Because I'm all about the "good enough."

Saturday, February 11, 2012

In 50 gigabytes, turn left: data-driven security.

I love Scott Crawford's research into data-driven security.  I agree with him that IT operations and development can both benefit from the right security data -- where "right" means at the appropriate level and relevant to what they're doing.  It also has to be in the right mode:  an alert should be based on a conclusion drawn from the analysis of data (20 failed logins per second = someone is using automation to try to break in), based on an event or confluence of certain events.  Once someone in IT needs to perform an investigation, the need changes to looking at more atomic data (exactly which logins are being targeted, whether they're active or disabled, etc.).  In other words, the details need to be available on demand, but they shouldn't be shoved at the IT staff in lieu of useful alerts.

Another kind of data that is useful is situational data:  how things are configured and what is happening during "normal" operation.  Viewing all the responses from a database is too much to ask of a developer -- but the developer would benefit a lot by knowing that some queries are taking 25 minutes to return (do you suppose that would have some effect on application performance?).  This is the sort of data that is incredibly useful, but setting up every possible abnormal situation to trigger an alert is way beyond the scope of an overworked operations team.  Sometimes you just have to sit down and do some exploring every so often, to find out these sorts of operational problems.  Packet captures can teach you things you can't learn any other way -- if you have the time and skills to read them.

Because detection is expensive.  It requires the luxury of having staff both knowledgeable in the technology and in the context of those particular systems, and having them devote a lot of their time just to sitting and looking at things, sorting out what's normal from what's not.  Those are the kind of costly eyeballs that have been transferred so frequently to managed security service providers.  It's the kind of thing you pay consultants to do, because if your staff weren't completely occupied with keeping the infrastructure running, you wouldn't be allowed to keep them.  Data analysis today is expensive, and it's a one-off deal unless you can find economies of scale somewhere.

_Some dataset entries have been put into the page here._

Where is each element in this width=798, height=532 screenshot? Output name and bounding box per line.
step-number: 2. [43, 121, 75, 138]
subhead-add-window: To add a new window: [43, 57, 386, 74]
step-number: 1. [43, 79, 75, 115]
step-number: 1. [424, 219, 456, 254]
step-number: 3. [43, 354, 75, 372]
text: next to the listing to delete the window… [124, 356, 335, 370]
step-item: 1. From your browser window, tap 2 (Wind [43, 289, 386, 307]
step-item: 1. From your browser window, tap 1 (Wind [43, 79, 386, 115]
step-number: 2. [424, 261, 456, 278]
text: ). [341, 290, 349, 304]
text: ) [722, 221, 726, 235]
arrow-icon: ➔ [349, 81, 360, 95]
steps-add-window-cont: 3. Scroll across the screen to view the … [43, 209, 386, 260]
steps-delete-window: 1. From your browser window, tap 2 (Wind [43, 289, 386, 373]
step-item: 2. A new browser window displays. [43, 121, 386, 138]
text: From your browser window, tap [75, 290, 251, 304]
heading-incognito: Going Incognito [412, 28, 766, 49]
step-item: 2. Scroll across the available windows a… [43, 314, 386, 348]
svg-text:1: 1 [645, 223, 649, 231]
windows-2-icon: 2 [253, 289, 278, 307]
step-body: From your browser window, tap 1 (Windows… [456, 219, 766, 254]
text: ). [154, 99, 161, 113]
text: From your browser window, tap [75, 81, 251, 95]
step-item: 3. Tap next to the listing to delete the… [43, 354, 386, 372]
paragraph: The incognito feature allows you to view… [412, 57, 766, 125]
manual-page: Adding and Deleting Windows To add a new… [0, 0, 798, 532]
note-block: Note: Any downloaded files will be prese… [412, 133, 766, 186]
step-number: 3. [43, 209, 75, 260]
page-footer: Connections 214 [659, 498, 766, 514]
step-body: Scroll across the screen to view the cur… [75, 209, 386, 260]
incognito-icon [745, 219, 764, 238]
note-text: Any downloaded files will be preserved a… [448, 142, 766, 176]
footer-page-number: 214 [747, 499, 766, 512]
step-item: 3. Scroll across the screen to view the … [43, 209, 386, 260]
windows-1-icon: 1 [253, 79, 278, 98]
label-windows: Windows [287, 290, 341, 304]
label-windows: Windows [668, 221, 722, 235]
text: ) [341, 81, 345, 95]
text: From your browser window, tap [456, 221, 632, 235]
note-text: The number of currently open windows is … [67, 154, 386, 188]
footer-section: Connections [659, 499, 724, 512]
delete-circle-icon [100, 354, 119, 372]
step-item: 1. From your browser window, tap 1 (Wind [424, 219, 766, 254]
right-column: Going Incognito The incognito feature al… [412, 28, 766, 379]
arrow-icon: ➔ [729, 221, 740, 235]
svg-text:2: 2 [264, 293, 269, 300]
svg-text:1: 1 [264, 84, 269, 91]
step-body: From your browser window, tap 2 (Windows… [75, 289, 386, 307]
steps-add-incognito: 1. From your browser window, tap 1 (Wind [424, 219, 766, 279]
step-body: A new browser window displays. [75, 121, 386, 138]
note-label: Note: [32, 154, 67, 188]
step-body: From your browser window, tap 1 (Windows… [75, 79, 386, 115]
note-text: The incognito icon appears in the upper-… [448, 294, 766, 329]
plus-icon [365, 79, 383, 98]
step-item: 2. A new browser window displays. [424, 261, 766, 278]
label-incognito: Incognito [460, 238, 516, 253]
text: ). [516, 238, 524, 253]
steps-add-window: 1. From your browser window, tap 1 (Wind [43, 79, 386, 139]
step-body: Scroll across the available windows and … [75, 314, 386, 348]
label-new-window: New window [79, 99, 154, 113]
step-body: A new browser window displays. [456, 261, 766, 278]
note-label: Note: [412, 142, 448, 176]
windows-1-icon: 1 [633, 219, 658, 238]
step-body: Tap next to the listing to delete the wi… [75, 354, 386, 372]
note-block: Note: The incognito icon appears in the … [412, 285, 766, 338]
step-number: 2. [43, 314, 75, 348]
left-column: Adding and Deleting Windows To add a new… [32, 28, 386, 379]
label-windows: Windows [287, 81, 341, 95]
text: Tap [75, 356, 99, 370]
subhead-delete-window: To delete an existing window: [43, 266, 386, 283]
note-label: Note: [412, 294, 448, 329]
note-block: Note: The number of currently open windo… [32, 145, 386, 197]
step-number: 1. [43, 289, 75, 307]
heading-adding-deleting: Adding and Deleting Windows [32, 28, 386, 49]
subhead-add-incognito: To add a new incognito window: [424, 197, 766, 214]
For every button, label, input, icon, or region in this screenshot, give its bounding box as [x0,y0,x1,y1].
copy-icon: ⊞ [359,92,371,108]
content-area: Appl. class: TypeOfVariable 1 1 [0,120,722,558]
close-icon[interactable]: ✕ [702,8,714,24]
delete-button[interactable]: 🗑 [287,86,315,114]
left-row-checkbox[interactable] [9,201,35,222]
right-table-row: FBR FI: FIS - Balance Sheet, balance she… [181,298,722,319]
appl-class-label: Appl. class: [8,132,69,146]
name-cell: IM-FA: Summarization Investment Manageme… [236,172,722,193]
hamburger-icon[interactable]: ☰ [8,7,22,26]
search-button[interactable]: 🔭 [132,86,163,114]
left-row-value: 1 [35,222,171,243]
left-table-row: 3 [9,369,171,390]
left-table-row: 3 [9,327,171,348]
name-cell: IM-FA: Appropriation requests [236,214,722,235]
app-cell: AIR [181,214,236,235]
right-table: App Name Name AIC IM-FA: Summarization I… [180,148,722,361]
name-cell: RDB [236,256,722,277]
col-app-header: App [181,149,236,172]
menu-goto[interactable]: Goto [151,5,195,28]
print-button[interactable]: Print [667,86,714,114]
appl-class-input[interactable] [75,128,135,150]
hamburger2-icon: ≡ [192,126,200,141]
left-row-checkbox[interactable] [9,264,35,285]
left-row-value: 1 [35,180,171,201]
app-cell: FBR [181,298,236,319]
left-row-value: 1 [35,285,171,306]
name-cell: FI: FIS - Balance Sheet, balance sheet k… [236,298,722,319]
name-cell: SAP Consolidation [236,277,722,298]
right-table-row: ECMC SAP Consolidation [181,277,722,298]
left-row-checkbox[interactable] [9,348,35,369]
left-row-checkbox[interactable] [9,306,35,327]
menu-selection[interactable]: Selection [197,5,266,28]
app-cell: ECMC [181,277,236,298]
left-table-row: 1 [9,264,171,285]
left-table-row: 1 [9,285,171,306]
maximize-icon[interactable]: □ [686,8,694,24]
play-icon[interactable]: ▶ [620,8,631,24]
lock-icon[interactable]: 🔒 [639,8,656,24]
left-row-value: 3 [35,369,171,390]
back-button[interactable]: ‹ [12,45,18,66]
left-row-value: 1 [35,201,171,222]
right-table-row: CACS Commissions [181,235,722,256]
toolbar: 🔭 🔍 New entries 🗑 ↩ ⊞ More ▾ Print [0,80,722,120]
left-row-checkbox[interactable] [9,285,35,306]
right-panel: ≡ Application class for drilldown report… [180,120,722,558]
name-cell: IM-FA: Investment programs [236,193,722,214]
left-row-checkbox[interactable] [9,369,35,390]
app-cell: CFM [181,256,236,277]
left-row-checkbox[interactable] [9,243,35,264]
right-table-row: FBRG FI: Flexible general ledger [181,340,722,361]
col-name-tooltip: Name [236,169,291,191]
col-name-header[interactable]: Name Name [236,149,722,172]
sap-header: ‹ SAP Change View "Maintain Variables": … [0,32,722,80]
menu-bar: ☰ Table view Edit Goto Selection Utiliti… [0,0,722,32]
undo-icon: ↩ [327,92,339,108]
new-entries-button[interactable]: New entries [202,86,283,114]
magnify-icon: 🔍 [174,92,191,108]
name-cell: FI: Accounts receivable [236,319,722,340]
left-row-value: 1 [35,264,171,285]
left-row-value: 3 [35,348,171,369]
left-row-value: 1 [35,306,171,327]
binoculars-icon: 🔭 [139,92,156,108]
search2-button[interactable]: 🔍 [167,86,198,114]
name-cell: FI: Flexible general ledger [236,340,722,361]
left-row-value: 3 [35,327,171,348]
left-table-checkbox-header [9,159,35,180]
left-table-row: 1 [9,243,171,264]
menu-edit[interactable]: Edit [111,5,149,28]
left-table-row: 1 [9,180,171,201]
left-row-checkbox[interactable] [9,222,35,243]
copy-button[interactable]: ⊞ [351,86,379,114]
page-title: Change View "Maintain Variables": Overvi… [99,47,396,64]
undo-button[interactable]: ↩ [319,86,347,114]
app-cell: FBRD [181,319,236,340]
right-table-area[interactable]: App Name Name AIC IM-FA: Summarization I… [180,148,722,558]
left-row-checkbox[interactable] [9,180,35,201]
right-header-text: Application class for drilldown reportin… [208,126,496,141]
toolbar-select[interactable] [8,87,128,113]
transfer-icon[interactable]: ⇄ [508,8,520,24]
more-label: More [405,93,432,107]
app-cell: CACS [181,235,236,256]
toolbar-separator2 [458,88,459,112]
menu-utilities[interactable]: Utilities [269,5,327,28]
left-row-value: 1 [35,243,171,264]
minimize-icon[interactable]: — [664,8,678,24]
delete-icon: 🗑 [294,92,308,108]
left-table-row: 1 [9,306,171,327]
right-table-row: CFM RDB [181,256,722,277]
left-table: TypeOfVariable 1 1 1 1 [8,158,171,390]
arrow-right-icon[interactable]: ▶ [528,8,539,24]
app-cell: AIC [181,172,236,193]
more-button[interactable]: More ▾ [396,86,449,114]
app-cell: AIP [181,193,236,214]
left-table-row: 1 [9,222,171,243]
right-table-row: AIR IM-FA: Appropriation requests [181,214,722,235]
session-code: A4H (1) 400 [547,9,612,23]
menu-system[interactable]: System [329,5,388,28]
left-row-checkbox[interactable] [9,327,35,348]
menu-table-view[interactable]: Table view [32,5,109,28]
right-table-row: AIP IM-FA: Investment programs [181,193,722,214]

Yes, automation is getting better, but it's not there yet.  There are still too many alerts taking up too much time to sort through (particularly in the tuning phase).  IT staff get hundreds of emails a day; they can't handle more than two or three alerts that require real investigation.  (By the way, this is why operations often can't respond to something until it's down -- it's the most severe and least frequent kind of alert that they receive all day, and they don't have time to chase down anything lower-level, like a warning message that hasn't resulted in badness yet.)

If you break security events down, you're generally looking for two kinds of things:  normal activities that are being done by the wrong people (as in, from a Tor exit node through your administration console), or abnormal activities that are being done by the "right" people (internal fraud, or someone has taken over an authorized account).  And by "people," of course, I also mean "systems," but at first glance it's sometimes hard to tell the difference. 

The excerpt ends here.